*Your assignment*:
Print, exactly as they appear in the listing below, the lines from the line with "AWS SDK for Ruby V3" to the line with "conómicas y políticas en Argentina, un", with both end lines kept.

*Exercise data*:
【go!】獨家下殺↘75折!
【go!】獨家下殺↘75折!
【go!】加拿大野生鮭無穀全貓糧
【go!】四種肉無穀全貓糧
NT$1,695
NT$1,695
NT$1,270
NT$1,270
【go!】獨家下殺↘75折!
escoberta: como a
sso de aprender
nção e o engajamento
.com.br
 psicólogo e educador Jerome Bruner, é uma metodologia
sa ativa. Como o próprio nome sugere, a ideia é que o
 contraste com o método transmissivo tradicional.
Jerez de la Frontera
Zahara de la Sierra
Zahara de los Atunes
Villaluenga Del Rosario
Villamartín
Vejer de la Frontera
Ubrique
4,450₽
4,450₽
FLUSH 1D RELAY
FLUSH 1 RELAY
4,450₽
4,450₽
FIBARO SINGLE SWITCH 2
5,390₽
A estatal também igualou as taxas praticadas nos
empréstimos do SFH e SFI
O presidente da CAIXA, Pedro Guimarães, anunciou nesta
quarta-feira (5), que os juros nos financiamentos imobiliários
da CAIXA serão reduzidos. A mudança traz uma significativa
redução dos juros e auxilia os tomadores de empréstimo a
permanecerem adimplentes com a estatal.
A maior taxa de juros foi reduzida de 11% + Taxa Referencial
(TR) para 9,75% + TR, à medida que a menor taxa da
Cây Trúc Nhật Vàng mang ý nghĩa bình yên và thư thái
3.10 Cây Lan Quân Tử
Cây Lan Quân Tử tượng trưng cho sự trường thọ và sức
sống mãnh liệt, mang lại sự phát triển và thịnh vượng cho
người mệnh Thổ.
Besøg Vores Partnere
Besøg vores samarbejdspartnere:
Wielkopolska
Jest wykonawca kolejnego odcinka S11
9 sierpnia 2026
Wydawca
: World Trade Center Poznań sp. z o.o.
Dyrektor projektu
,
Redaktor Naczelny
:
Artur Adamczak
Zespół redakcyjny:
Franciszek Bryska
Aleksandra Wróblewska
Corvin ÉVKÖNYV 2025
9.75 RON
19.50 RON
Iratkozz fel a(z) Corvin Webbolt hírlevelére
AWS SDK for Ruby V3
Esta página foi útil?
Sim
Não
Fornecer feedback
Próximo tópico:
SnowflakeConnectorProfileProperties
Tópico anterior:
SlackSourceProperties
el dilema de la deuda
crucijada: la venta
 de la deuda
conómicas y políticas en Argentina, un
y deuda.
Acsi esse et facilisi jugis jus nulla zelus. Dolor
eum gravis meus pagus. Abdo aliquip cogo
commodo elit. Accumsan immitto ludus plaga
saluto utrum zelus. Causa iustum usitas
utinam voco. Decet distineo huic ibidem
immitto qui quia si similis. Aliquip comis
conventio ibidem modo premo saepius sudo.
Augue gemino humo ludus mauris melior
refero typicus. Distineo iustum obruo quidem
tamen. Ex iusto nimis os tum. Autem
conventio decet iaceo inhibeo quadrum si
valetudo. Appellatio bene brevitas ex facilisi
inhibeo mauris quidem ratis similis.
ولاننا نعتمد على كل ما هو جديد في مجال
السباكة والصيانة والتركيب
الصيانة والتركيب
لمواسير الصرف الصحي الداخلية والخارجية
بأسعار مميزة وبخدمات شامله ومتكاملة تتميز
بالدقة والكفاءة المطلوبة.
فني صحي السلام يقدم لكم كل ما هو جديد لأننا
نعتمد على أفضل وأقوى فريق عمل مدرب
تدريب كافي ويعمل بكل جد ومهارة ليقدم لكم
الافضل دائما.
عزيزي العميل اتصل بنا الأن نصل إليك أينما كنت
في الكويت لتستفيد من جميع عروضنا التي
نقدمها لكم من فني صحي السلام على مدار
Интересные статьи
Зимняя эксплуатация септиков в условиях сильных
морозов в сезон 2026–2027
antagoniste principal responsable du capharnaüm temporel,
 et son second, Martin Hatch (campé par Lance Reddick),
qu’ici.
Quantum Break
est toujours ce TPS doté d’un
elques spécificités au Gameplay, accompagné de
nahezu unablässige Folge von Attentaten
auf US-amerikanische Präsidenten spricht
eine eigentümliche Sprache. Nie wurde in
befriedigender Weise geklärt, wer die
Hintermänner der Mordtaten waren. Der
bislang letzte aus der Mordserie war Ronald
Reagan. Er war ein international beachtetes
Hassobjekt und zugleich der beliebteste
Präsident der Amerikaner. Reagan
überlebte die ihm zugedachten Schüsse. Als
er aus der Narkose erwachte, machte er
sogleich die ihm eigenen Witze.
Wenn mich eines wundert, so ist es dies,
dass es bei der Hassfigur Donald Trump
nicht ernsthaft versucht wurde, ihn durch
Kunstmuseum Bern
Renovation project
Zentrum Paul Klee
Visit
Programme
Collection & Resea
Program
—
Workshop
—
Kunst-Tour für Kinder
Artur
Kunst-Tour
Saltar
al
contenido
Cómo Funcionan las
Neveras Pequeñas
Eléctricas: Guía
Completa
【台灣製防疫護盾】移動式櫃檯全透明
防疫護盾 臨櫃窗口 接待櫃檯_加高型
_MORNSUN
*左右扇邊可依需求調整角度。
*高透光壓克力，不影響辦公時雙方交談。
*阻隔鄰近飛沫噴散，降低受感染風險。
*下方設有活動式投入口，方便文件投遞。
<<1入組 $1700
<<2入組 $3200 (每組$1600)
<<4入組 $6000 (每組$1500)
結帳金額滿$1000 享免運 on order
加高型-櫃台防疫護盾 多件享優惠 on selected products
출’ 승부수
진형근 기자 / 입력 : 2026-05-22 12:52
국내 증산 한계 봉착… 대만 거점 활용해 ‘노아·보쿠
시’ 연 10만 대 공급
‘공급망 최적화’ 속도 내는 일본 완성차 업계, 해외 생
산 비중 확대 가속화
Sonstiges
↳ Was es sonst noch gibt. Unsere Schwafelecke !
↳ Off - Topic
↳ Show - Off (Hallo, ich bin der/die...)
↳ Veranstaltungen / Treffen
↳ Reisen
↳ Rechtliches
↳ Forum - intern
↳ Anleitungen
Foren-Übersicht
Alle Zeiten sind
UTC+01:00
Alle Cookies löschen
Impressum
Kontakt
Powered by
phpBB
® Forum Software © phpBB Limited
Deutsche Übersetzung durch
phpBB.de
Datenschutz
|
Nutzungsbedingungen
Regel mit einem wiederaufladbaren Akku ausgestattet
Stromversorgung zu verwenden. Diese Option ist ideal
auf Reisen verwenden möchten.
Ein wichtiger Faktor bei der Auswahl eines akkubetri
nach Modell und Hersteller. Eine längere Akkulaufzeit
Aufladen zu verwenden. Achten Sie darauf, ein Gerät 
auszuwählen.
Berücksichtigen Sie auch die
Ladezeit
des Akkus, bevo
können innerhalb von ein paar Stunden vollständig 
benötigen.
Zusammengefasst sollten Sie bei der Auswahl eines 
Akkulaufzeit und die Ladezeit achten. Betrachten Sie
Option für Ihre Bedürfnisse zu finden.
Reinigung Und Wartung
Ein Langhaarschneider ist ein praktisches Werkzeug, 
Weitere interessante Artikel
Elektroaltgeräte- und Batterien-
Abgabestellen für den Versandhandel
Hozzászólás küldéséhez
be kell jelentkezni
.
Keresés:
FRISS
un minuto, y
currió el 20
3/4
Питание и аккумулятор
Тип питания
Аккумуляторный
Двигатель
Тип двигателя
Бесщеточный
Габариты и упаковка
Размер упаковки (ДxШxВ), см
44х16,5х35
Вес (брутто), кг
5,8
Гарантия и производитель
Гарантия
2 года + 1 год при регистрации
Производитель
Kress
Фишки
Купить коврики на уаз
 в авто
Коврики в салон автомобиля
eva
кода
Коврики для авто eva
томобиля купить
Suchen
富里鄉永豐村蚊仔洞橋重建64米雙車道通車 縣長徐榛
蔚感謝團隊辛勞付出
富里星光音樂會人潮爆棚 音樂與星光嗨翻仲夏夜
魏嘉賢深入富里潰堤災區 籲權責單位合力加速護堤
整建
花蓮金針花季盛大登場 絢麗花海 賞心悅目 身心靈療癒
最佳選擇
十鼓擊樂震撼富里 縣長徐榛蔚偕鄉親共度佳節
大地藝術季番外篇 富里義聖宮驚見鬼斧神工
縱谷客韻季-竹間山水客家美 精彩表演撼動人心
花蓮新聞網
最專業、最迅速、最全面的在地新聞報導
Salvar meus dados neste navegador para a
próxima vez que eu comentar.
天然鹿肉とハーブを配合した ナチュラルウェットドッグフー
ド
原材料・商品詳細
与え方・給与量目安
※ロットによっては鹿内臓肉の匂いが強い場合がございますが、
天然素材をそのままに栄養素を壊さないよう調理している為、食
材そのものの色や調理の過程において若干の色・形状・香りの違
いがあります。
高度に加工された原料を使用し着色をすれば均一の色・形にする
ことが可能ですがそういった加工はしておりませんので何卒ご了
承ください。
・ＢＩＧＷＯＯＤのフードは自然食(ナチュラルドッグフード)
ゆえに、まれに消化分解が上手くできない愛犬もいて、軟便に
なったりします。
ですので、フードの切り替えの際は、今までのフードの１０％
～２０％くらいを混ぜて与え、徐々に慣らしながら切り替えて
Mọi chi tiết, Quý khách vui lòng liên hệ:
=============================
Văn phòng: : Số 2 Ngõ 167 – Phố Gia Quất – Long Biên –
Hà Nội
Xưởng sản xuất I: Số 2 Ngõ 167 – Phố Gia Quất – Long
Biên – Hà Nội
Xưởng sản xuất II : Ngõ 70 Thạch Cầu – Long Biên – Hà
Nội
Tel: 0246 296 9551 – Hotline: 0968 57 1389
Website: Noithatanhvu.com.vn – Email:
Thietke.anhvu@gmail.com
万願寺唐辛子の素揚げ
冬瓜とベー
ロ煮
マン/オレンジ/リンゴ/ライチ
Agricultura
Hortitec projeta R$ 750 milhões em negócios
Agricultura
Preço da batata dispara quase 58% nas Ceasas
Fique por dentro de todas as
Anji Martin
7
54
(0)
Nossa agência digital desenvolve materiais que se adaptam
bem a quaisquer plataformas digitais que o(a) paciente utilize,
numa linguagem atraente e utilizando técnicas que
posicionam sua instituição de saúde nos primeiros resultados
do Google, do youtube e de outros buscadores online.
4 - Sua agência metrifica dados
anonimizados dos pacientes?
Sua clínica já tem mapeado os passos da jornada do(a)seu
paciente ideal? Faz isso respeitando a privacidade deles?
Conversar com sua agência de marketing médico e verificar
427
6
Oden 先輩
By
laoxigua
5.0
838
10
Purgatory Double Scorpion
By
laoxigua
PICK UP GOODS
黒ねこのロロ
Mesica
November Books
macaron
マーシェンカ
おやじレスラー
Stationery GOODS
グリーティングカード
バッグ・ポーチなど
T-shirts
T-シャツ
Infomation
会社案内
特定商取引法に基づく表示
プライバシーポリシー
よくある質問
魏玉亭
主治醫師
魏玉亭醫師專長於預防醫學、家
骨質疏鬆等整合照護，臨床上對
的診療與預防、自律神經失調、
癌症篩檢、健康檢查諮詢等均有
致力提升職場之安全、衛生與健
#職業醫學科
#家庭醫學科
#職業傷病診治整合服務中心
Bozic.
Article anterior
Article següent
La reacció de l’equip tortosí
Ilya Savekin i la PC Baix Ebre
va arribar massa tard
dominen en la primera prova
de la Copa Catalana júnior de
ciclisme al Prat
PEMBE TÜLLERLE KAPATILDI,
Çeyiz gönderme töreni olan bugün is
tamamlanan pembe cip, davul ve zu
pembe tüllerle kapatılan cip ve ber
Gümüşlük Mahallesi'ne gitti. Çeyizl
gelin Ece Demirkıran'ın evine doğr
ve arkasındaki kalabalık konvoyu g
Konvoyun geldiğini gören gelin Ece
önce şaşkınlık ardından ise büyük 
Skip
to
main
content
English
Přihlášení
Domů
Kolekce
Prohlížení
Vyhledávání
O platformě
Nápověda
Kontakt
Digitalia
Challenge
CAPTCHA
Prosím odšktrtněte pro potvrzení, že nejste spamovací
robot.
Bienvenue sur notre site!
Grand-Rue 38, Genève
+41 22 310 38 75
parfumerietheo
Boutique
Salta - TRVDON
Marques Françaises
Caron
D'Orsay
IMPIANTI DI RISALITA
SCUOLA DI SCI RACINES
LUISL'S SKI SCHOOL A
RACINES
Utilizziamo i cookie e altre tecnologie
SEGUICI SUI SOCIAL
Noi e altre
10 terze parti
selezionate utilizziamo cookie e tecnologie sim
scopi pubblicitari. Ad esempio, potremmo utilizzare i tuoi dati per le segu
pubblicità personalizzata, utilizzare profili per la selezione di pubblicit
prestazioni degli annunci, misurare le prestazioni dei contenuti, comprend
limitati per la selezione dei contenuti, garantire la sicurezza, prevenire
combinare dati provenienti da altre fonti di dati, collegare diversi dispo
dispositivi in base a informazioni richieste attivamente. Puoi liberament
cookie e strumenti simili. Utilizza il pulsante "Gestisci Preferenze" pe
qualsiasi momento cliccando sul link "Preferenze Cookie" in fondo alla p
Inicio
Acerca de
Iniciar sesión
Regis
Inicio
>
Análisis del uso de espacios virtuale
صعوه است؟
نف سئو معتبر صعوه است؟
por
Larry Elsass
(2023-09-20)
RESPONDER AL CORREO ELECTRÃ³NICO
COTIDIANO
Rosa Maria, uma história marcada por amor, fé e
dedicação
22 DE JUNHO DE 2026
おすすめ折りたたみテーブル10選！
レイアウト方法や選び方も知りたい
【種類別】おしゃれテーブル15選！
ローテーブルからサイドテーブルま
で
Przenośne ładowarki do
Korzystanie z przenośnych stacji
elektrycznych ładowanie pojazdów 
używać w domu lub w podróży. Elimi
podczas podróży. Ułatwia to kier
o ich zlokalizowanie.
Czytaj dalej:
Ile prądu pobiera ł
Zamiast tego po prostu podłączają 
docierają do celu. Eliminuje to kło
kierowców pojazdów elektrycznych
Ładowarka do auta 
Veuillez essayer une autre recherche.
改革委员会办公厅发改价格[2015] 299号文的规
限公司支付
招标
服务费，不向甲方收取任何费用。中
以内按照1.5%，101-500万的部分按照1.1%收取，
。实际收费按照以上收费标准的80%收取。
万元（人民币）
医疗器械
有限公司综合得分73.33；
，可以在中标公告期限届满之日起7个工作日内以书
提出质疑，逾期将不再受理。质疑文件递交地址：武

*Task response*:
AWS SDK for Ruby V3
Esta página foi útil?
Sim
Não
Fornecer feedback
Próximo tópico:
SnowflakeConnectorProfileProperties
Tópico anterior:
SlackSourceProperties
el dilema de la deuda
crucijada: la venta
 de la deuda
conómicas y políticas en Argentina, un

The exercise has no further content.